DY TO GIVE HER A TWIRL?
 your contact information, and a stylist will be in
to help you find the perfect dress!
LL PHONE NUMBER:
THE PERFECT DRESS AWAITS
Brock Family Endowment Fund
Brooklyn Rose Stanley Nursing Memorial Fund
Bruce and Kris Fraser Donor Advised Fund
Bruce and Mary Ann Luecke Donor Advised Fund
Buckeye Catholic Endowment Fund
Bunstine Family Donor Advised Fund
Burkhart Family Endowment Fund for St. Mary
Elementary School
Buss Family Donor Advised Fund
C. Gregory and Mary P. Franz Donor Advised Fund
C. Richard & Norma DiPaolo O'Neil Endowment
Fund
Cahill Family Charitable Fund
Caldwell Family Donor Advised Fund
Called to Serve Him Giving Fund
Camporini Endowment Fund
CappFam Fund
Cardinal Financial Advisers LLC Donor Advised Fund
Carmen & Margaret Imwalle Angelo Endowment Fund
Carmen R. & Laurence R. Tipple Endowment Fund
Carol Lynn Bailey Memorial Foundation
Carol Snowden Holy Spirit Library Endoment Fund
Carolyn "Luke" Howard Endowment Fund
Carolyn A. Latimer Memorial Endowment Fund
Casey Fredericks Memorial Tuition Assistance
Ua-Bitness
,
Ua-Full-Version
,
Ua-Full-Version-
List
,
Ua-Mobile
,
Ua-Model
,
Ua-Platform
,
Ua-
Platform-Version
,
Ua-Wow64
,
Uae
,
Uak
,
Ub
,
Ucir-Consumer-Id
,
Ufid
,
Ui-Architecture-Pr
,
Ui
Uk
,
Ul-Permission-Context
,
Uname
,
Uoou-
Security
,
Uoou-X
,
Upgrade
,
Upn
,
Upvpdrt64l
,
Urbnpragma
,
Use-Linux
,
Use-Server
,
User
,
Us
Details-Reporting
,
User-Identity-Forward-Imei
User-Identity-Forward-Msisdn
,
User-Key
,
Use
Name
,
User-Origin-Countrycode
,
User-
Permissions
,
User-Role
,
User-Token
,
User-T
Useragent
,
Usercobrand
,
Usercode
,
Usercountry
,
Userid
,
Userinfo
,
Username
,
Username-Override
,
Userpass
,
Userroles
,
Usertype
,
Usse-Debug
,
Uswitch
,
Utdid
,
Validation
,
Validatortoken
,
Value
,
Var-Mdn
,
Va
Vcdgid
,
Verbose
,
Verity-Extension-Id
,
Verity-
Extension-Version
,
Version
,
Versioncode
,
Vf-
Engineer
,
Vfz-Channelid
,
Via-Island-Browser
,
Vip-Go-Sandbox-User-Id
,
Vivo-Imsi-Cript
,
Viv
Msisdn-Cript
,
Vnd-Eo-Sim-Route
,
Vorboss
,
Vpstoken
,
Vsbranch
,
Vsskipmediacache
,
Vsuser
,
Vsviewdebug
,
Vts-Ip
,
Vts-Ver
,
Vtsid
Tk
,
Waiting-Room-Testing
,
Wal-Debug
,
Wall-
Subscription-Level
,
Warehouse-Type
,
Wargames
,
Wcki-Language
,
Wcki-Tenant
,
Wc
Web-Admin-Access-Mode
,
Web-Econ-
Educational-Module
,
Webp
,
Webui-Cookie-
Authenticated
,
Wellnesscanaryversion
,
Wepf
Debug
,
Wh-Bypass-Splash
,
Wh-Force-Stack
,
☆ ☆ ☆ ☆ ☆
● **Task to complete**
The answer must consist of every line from the data that holds the string "Msisdn".

● **Exercise result**
User-Identity-Forward-Msisdn
Msisdn-Cript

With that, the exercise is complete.